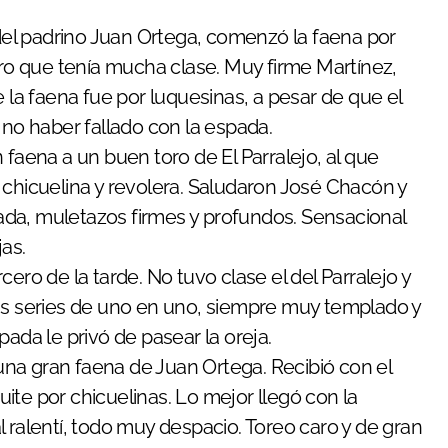
 del padrino Juan Ortega, comenzó la faena por
oro que tenía mucha clase. Muy firme Martínez,
e la faena fue por luquesinas, a pesar de que el
 no haber fallado con la espada.
 faena a un buen toro de El Parralejo, al que
 chicuelina y revolera. Saludaron José Chacón y
da, muletazos firmes y profundos. Sensacional
jas.
ero de la tarde. No tuvo clase el del Parralejo y
ias series de uno en uno, siempre muy templado y
ada le privó de pasear la oreja.
na gran faena de Juan Ortega. Recibió con el
quite por chicuelinas. Lo mejor llegó con la
 ralentí, todo muy despacio. Toreo caro y de gran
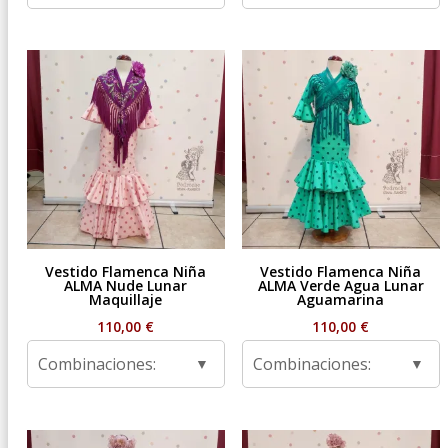
Vestido Flamenca Niña
Vestido Flamenca Niña
ALMA Nude Lunar
ALMA Verde Agua Lunar
Maquillaje
Aguamarina
110,00
€
110,00
€
Combinaciones:
Combinaciones:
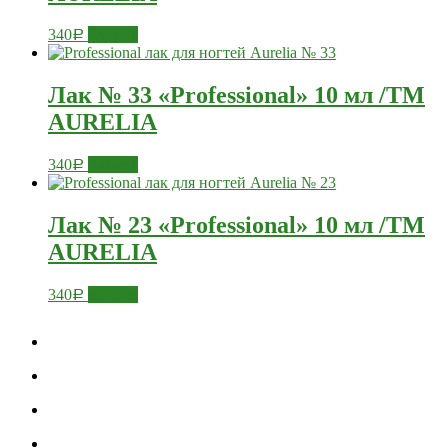
340
Купить
Р
Лак № 33 «Professional» 10 мл /ТМ
AURELIA
340
Купить
Р
Лак № 23 «Professional» 10 мл /ТМ
AURELIA
340
Купить
Р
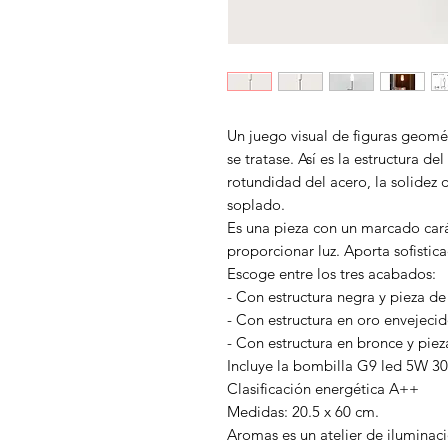
Un juego visual de figuras geomét
se tratase. Así es la estructura d
rotundidad del acero, la solidez d
soplado.
Es una pieza con un marcado ca
proporcionar luz. Aporta sofistic
Escoge entre los tres acabados:
- Con estructura negra y pieza d
- Con estructura en oro envejeci
- Con estructura en bronce y pie
Incluye la bombilla G9 led 5W 3
Clasificación energética A++
Medidas: 20.5 x 60 cm.
Aromas es un atelier de iluminac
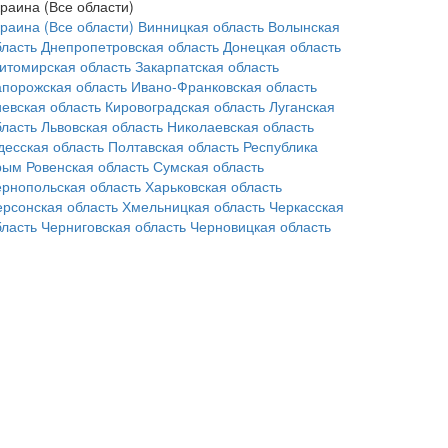
краина (Все области)
краина (Все области)
Винницкая область
Волынская
бласть
Днепропетровская область
Донецкая область
итомирская область
Закарпатская область
апорожская область
Ивано-Франковская область
иевская область
Кировоградская область
Луганская
бласть
Львовская область
Николаевская область
десская область
Полтавская область
Республика
рым
Ровенская область
Сумская область
ернопольская область
Харьковская область
ерсонская область
Хмельницкая область
Черкасская
бласть
Черниговская область
Черновицкая область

****************

__Directions__:
Find the lines in the records that contain the word "clase", then copy every one of them.

__Response for this exercise__:
oro que tenía mucha clase. Muy firme Martínez,
ero de la tarde. No tuvo clase el del Parralejo y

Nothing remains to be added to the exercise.